With this Preview feature enabled, you may add sparklines to both your table and matrix visuals through the field well.  Simply open up the context menu for one of your numeric fields and select ‘Add a sparkline’.

A dialog will appear to let you configure the details of your sparkline.  The numeric field you started with will be pre-populated for the y-axis, but you are able to change both the field and ‘Summarization’ (sic) type if needed.  You’ll also need to select a field, such as a date column, to use as the x-axis of the sparkline.

Once you click ‘Create’, your sparkline will be added to your table or matrix as a new column automatically.

You can always edit the sparkline’s properties through the ‘Edit sparkline’ option in the value’s context menu.

You can use the Sparklines card in the Formatting pane to modify the sparkline’s line and marker formatting.  You’re also able to change the line colour and width, add markers for different value types (highest, first, last, etc.), and change the marker size, colour and shape.

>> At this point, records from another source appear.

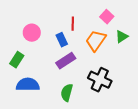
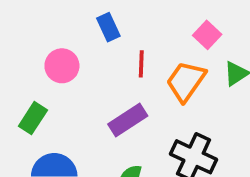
red line: (73, 24) -> (141, 64), moved
blue rectangle: (62, 40) -> (108, 27), moved

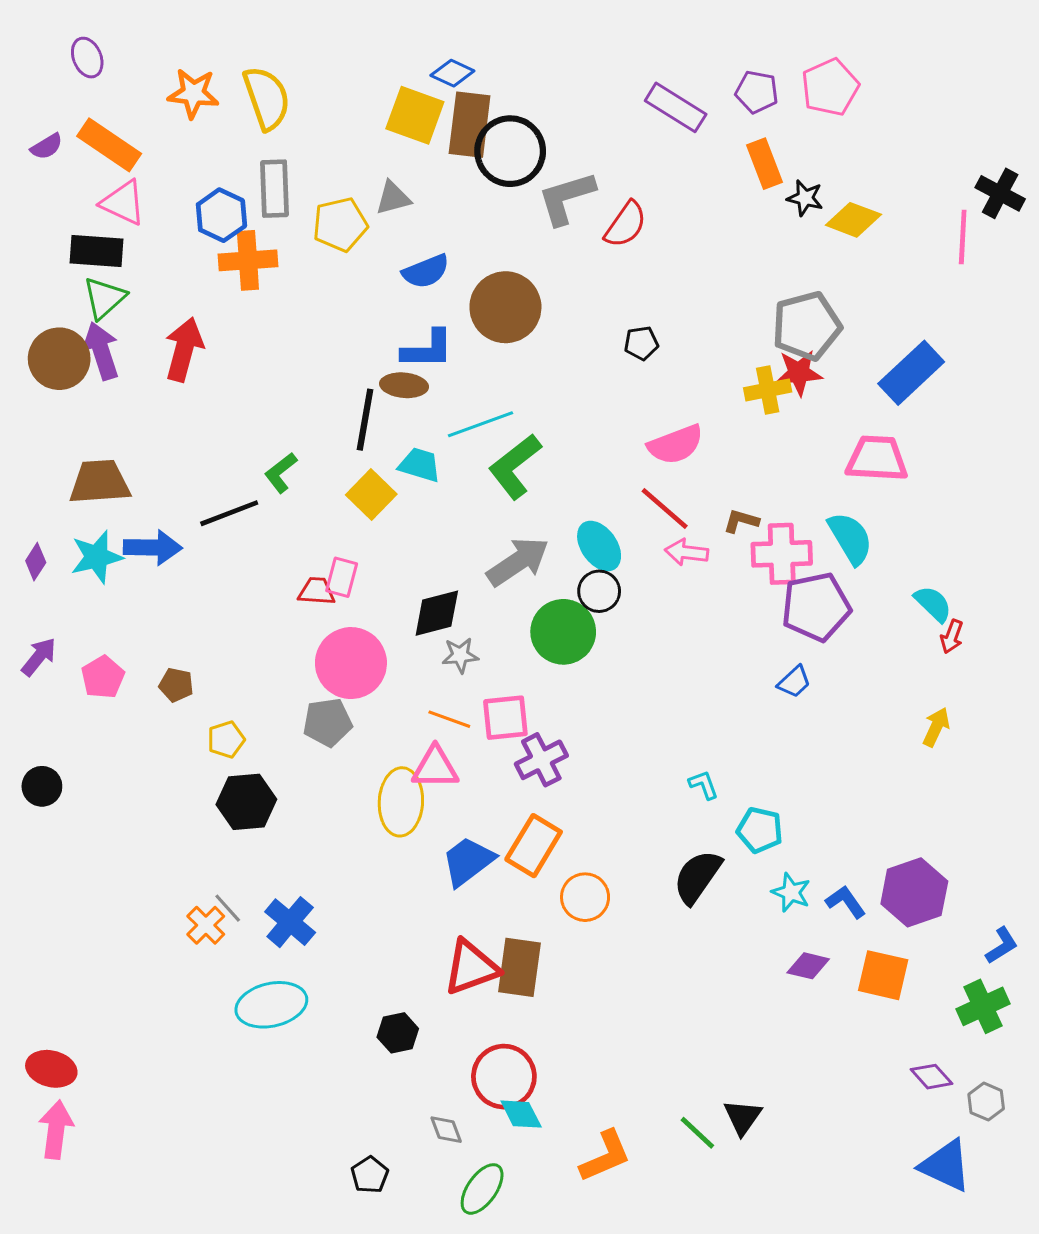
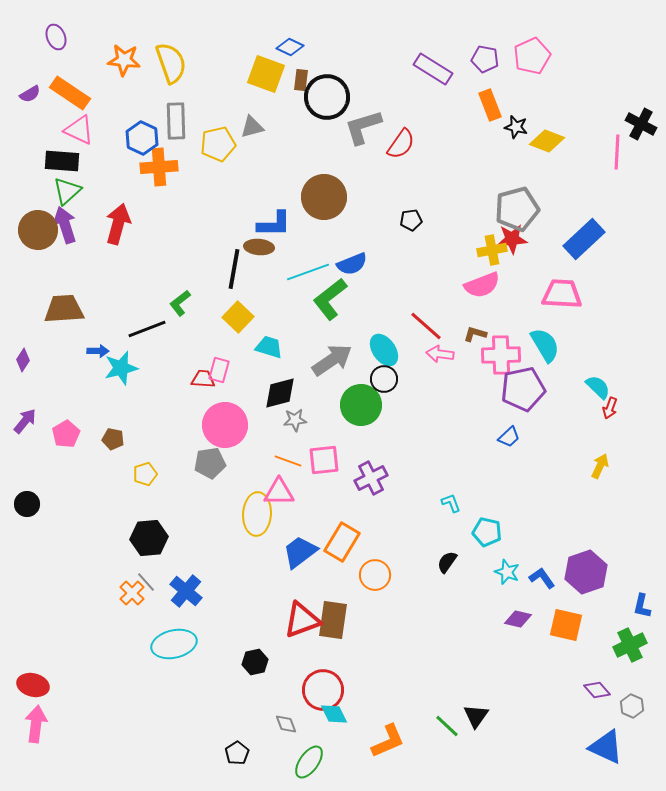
brown rectangle: (470, 125) -> (301, 80), size x0.5
blue semicircle: (426, 271) -> (352, 264), moved
pink semicircle: (676, 445) -> (482, 285), moved
cyan trapezoid: (420, 465) -> (269, 347), moved
blue arrow: (153, 548) -> (98, 351), size x0.6
cyan star: (97, 557) -> (121, 368), moved
purple cross: (541, 760) -> (371, 478), moved
black hexagon: (246, 802) -> (149, 538), moved
black semicircle: (697, 877) -> (447, 562), size x0.6
blue L-shape: (1002, 946) -> (642, 606), turned 135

This is also where you may change the chart type from a line to a column chart.

Power BI supports up to five sparklines per visual and will display up to 52 points per sparkline.  For performance reasons, the maximum number of columns in a matrix will be limited to 20 when sparklines are on.  Note that although sparklines will be supported on Azure AS, it is not supported in any current on-prem SSAS but should work with future SSAS releases.